DATA FOR THE TASK:
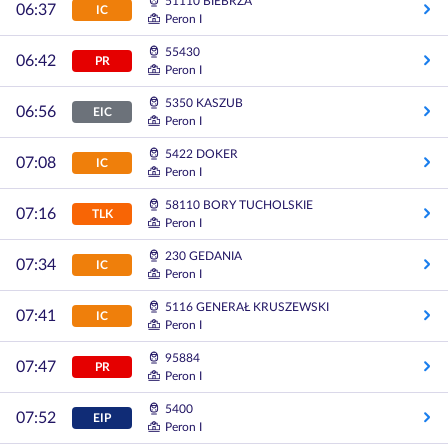
51110 BIEBRZA
06:37
IC
Peron I
55430
06:42
PR
Peron I
5350 KASZUB
06:56
EIC
Peron I
5422 DOKER
07:08
IC
Peron I
58110 BORY TUCHOLSKIE
07:16
TLK
Peron I
230 GEDANIA
07:34
IC
Peron I
5116 GENERAŁ KRUSZEWSKI
07:41
IC
Peron I
95884
07:47
PR
Peron I
5400
07:52
EIP
Peron I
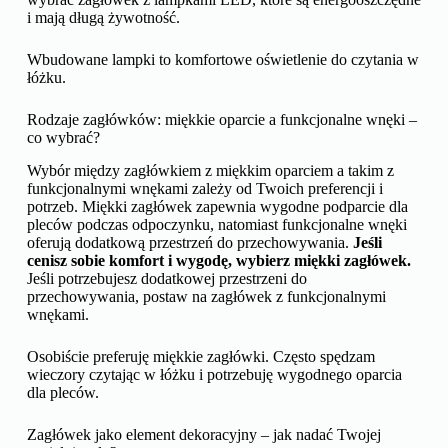
i mają długą żywotność.
Wbudowane lampki to komfortowe oświetlenie do czytania w
łóżku.
Rodzaje zagłówków: miękkie oparcie a funkcjonalne wnęki –
co wybrać?
Wybór między zagłówkiem z miękkim oparciem a takim z
funkcjonalnymi wnękami zależy od Twoich preferencji i
potrzeb. Miękki zagłówek zapewnia wygodne podparcie dla
pleców podczas odpoczynku, natomiast funkcjonalne wnęki
oferują dodatkową przestrzeń do przechowywania.
Jeśli
cenisz sobie komfort i wygodę, wybierz miękki zagłówek.
Jeśli potrzebujesz dodatkowej przestrzeni do
przechowywania, postaw na zagłówek z funkcjonalnymi
wnękami.
Osobiście preferuję miękkie zagłówki. Często spędzam
wieczory czytając w łóżku i potrzebuję wygodnego oparcia
dla pleców.
Zagłówek jako element dekoracyjny – jak nadać Twojej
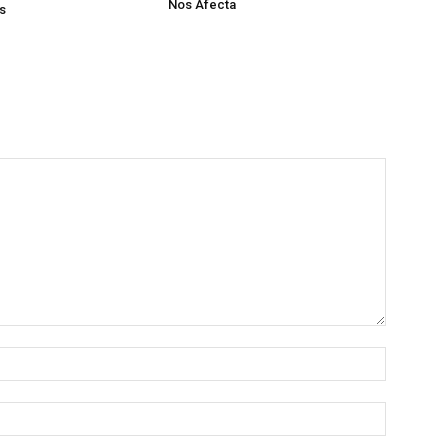
Nos Afecta
s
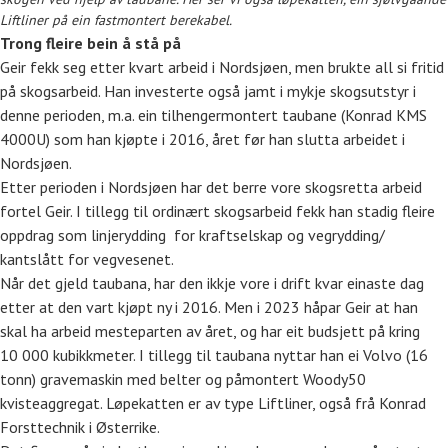
Liftliner på ein fastmontert berekabel.
Trong fleire bein å stå på
Geir fekk seg etter kvart arbeid i Nordsjøen, men brukte all si fritid
på skogsarbeid. Han investerte også jamt i mykje skogsutstyr i
denne perioden, m.a. ein tilhengermontert taubane (Konrad KMS
4000U) som han kjøpte i 2016, året før han slutta arbeidet i
Nordsjøen.
Etter perioden i Nordsjøen har det berre vore skogsretta arbeid
fortel Geir. I tillegg til ordinært skogsarbeid fekk han stadig fleire
oppdrag som linjerydding for kraftselskap og vegrydding/
kantslått for vegvesenet.
Når det gjeld taubana, har den ikkje vore i drift kvar einaste dag
etter at den vart kjøpt ny i 2016. Men i 2023 håpar Geir at han
skal ha arbeid mesteparten av året, og har eit budsjett på kring
10 000 kubikkmeter. I tillegg til taubana nyttar han ei Volvo (16
tonn) gravemaskin med belter og påmontert Woody50
kvisteaggregat. Løpekatten er av type Liftliner, også frå Konrad
Forsttechnik i Østerrike.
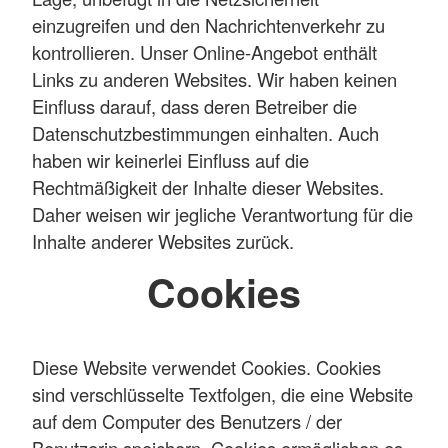
einzugreifen und den Nachrichtenverkehr zu
kontrollieren. Unser Online-Angebot enthält
Links zu anderen Websites. Wir haben keinen
Einfluss darauf, dass deren Betreiber die
Datenschutzbestimmungen einhalten. Auch
haben wir keinerlei Einfluss auf die
Rechtmäßigkeit der Inhalte dieser Websites.
Daher weisen wir jegliche Verantwortung für die
Inhalte anderer Websites zurück.
Cookies
Diese Website verwendet Cookies. Cookies
sind verschlüsselte Textfolgen, die eine Website
auf dem Computer des Benutzers / der
Benutzerin speichern. Cookies ermöglichen es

TASK DESCRIPTION: Without copying any picture, write out all of the material exactly as it reads.

RESPONSE FOR THIS EXERCISE:
51110 BIEBRZA
06:37
IC
Peron I
55430
06:42
PR
Peron I
5350 KASZUB
06:56
EIC
Peron I
5422 DOKER
07:08
IC
Peron I
58110 BORY TUCHOLSKIE
07:16
TLK
Peron I
230 GEDANIA
07:34
IC
Peron I
5116 GENERAŁ KRUSZEWSKI
07:41
IC
Peron I
95884
07:47
PR
Peron I
5400
07:52
EIP
Peron I
i mają długą żywotność.
Wbudowane lampki to komfortowe oświetlenie do czytania w
łóżku.
Rodzaje zagłówków: miękkie oparcie a funkcjonalne wnęki –
co wybrać?
Wybór między zagłówkiem z miękkim oparciem a takim z
funkcjonalnymi wnękami zależy od Twoich preferencji i
potrzeb. Miękki zagłówek zapewnia wygodne podparcie dla
pleców podczas odpoczynku, natomiast funkcjonalne wnęki
oferują dodatkową przestrzeń do przechowywania.
Jeśli
cenisz sobie komfort i wygodę, wybierz miękki zagłówek.
Jeśli potrzebujesz dodatkowej przestrzeni do
przechowywania, postaw na zagłówek z funkcjonalnymi
wnękami.
Osobiście preferuję miękkie zagłówki. Często spędzam
wieczory czytając w łóżku i potrzebuję wygodnego oparcia
dla pleców.
Zagłówek jako element dekoracyjny – jak nadać Twojej
Nos Afecta
s
Liftliner på ein fastmontert berekabel.
Trong fleire bein å stå på
Geir fekk seg etter kvart arbeid i Nordsjøen, men brukte all si fritid
på skogsarbeid. Han investerte også jamt i mykje skogsutstyr i
denne perioden, m.a. ein tilhengermontert taubane (Konrad KMS
4000U) som han kjøpte i 2016, året før han slutta arbeidet i
Nordsjøen.
Etter perioden i Nordsjøen har det berre vore skogsretta arbeid
fortel Geir. I tillegg til ordinært skogsarbeid fekk han stadig fleire
oppdrag som linjerydding for kraftselskap og vegrydding/
kantslått for vegvesenet.
Når det gjeld taubana, har den ikkje vore i drift kvar einaste dag
etter at den vart kjøpt ny i 2016. Men i 2023 håpar Geir at han
skal ha arbeid mesteparten av året, og har eit budsjett på kring
10 000 kubikkmeter. I tillegg til taubana nyttar han ei Volvo (16
tonn) gravemaskin med belter og påmontert Woody50
kvisteaggregat. Løpekatten er av type Liftliner, også frå Konrad
Forsttechnik i Østerrike.
einzugreifen und den Nachrichtenverkehr zu
kontrollieren. Unser Online-Angebot enthält
Links zu anderen Websites. Wir haben keinen
Einfluss darauf, dass deren Betreiber die
Datenschutzbestimmungen einhalten. Auch
haben wir keinerlei Einfluss auf die
Rechtmäßigkeit der Inhalte dieser Websites.
Daher weisen wir jegliche Verantwortung für die
Inhalte anderer Websites zurück.
Cookies
Diese Website verwendet Cookies. Cookies
sind verschlüsselte Textfolgen, die eine Website
auf dem Computer des Benutzers / der
Benutzerin speichern. Cookies ermöglichen es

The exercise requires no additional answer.